PROBLEM REQUIREMENTS: Transcribe word for word the lines below from the line with "Pubescent (186, 399)" through the line with "Haut (126, 2022)", ends included.

(Dataset entries)

######

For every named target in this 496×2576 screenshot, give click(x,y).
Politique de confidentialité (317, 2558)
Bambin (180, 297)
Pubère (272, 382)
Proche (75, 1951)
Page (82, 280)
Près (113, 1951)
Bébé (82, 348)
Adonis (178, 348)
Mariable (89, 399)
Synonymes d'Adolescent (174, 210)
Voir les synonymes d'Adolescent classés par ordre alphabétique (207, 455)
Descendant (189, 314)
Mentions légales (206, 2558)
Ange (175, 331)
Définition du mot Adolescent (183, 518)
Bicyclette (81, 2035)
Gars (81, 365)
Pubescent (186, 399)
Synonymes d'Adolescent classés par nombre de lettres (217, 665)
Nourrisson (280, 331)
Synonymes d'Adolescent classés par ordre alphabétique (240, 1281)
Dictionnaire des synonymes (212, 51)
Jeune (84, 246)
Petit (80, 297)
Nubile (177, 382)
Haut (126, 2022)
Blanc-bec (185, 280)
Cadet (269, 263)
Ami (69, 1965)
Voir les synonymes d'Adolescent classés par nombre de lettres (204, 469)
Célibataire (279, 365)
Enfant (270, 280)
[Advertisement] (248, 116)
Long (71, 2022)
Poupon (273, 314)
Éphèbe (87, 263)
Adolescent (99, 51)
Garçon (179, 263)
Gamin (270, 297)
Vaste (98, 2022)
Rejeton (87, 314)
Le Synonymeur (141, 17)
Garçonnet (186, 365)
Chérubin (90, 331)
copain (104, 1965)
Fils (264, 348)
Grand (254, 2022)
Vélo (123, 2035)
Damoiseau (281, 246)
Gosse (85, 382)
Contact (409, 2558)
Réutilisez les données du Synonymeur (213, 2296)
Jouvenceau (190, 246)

######

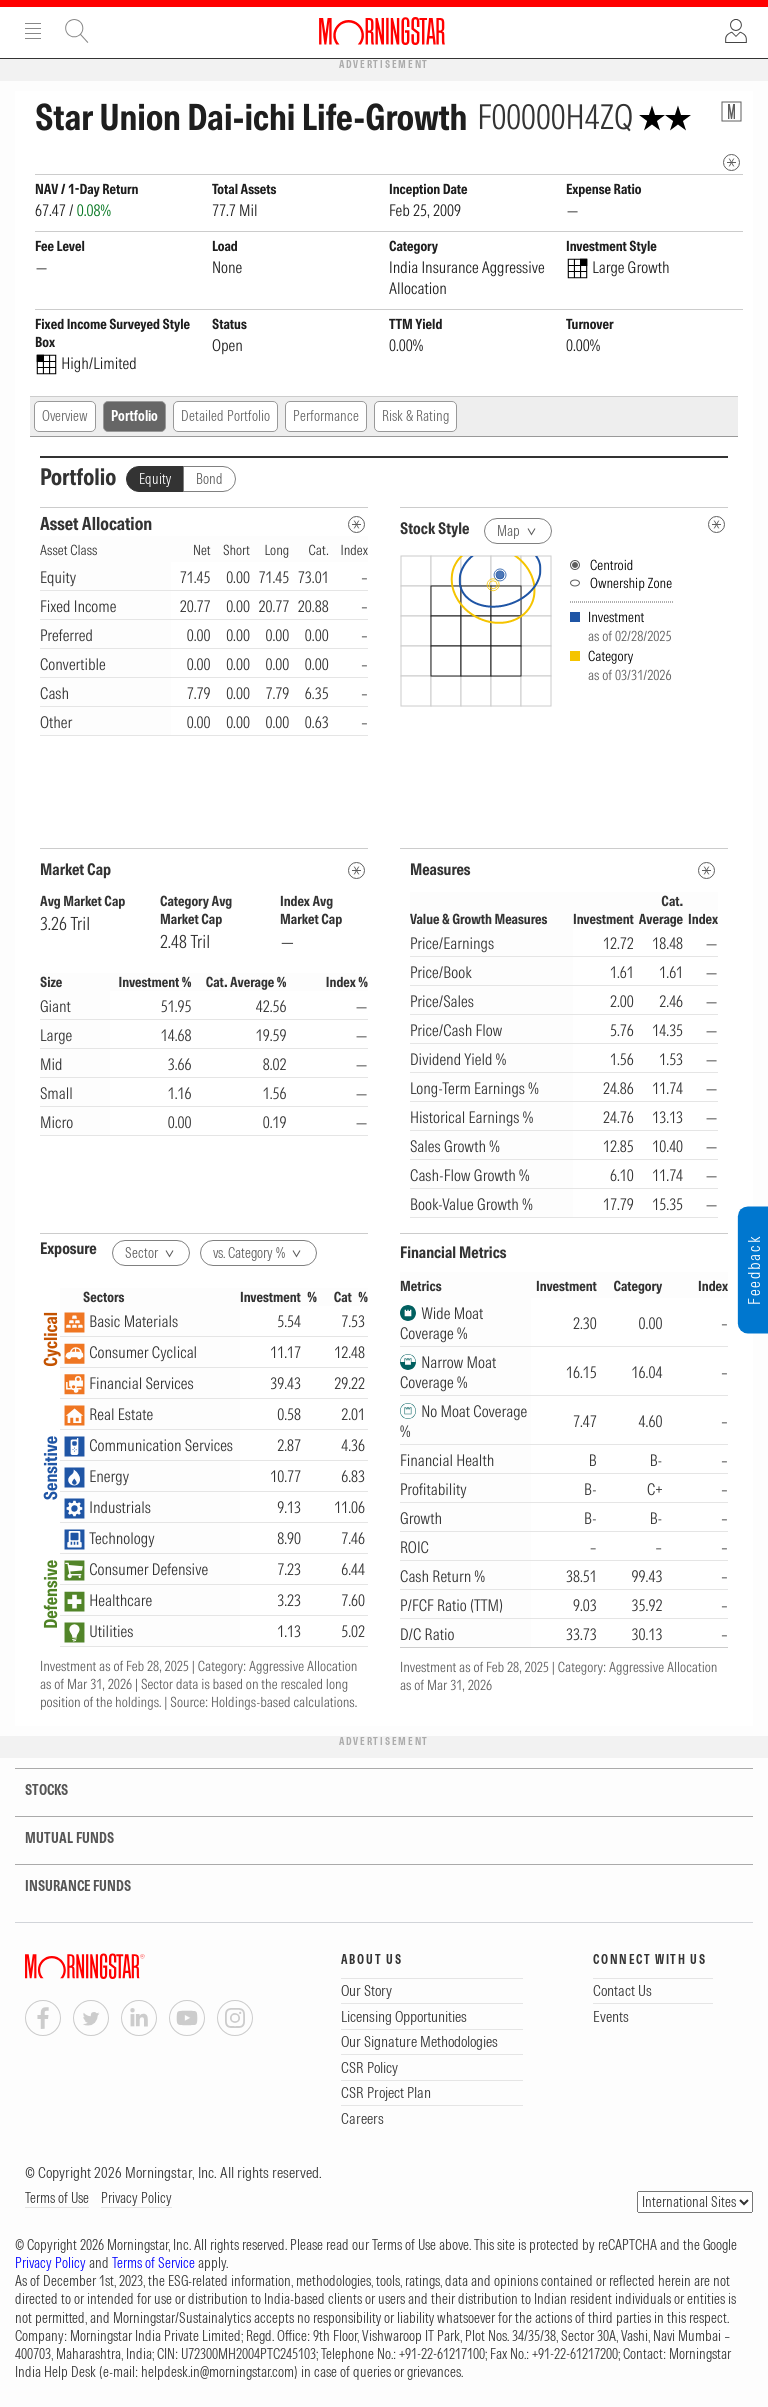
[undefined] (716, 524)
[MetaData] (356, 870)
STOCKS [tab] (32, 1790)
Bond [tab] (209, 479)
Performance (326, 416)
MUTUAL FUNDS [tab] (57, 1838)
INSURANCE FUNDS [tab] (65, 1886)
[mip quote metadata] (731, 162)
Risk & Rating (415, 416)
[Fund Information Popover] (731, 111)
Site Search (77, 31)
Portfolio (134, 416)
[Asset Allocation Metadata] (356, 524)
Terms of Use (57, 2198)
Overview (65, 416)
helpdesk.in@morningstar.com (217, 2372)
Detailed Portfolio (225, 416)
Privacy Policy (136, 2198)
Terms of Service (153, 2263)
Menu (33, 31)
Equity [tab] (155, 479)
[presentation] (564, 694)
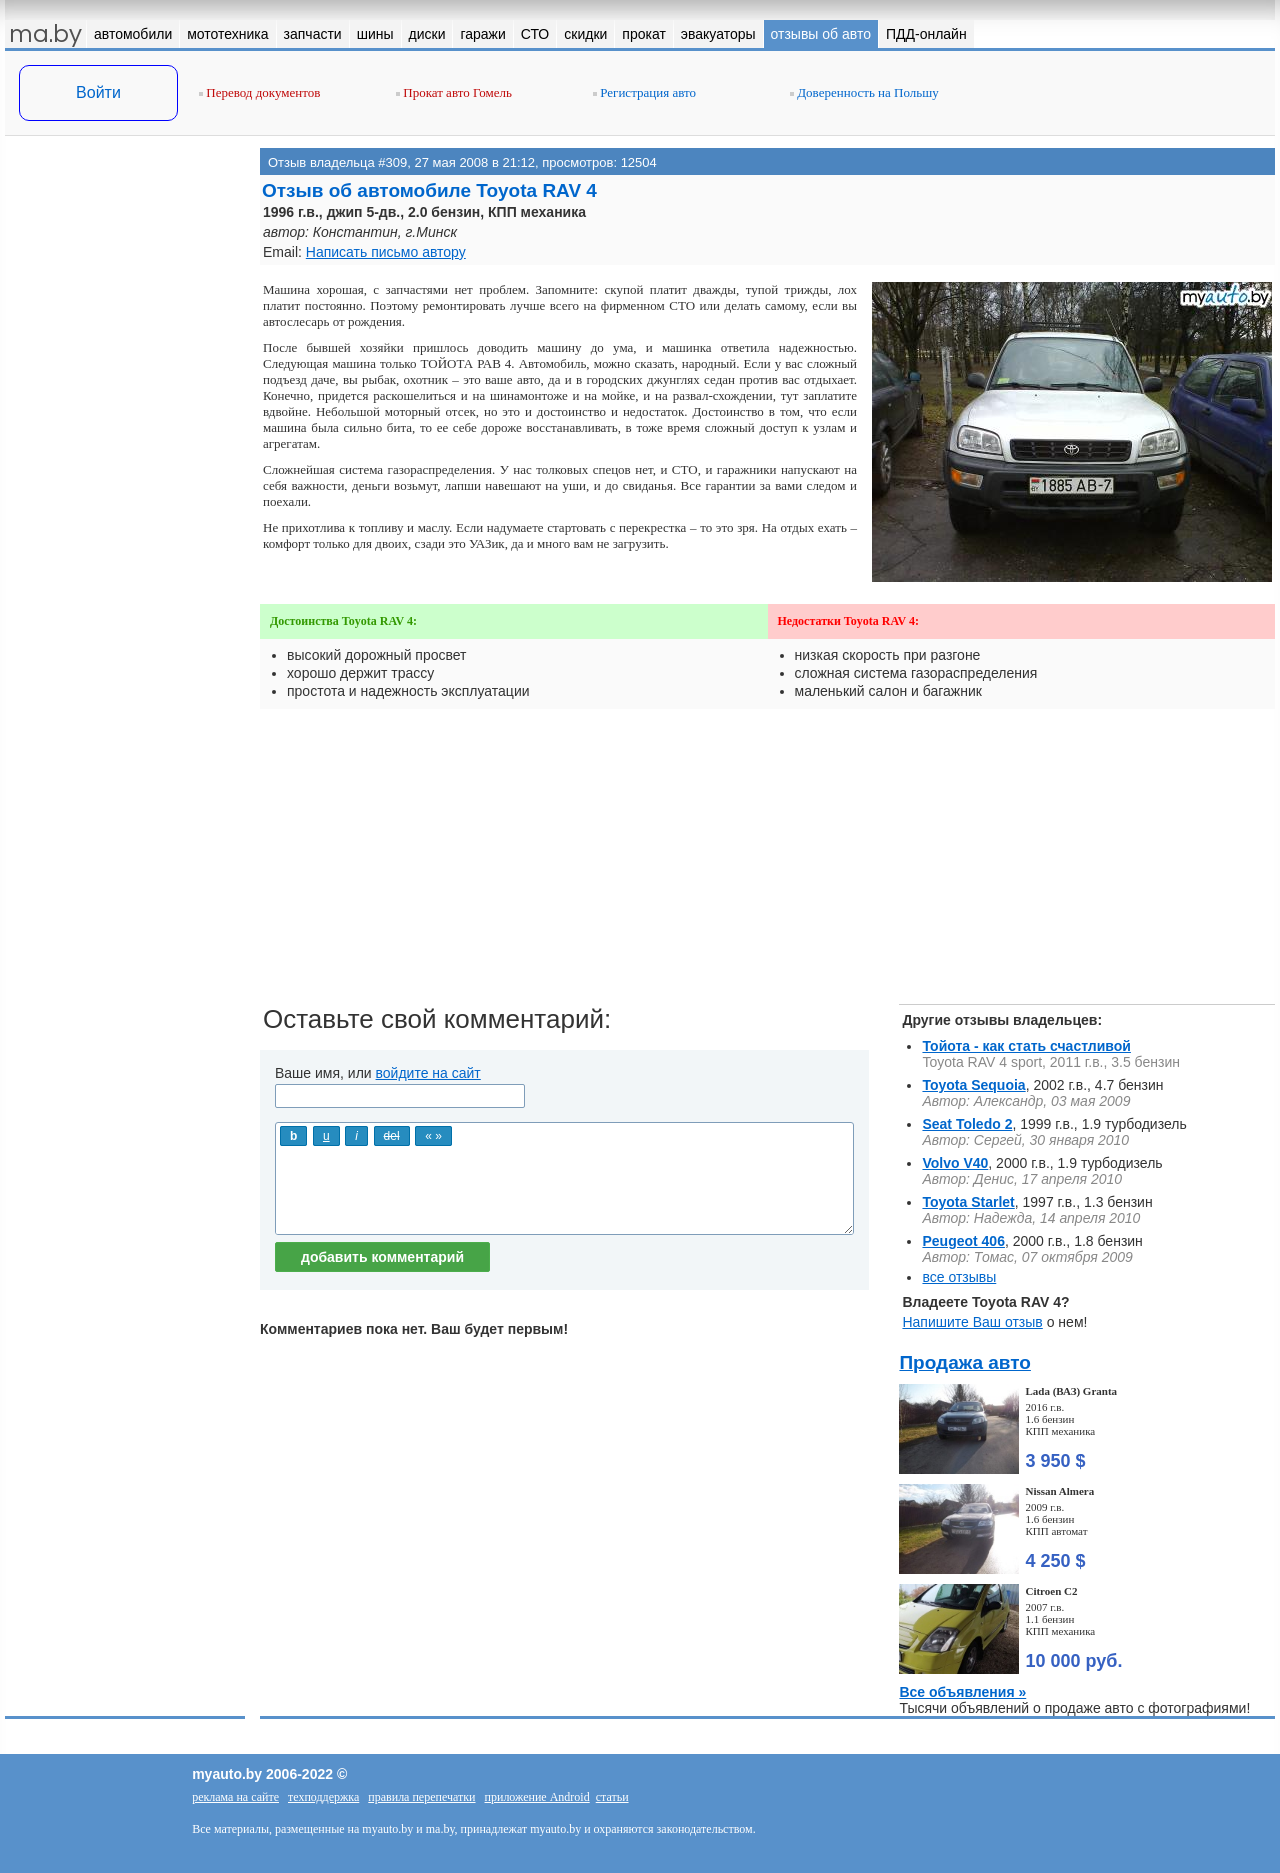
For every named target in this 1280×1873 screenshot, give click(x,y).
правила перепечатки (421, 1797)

######

ANSWER SPACE:
Pubescent (186, 399)
Synonymes d'Adolescent classés par nombre de lettres (217, 665)
Nourrisson (280, 331)
Synonymes d'Adolescent classés par ordre alphabétique (240, 1281)
Dictionnaire des synonymes (212, 51)
Jeune (84, 246)
Petit (80, 297)
Nubile (177, 382)
Haut (126, 2022)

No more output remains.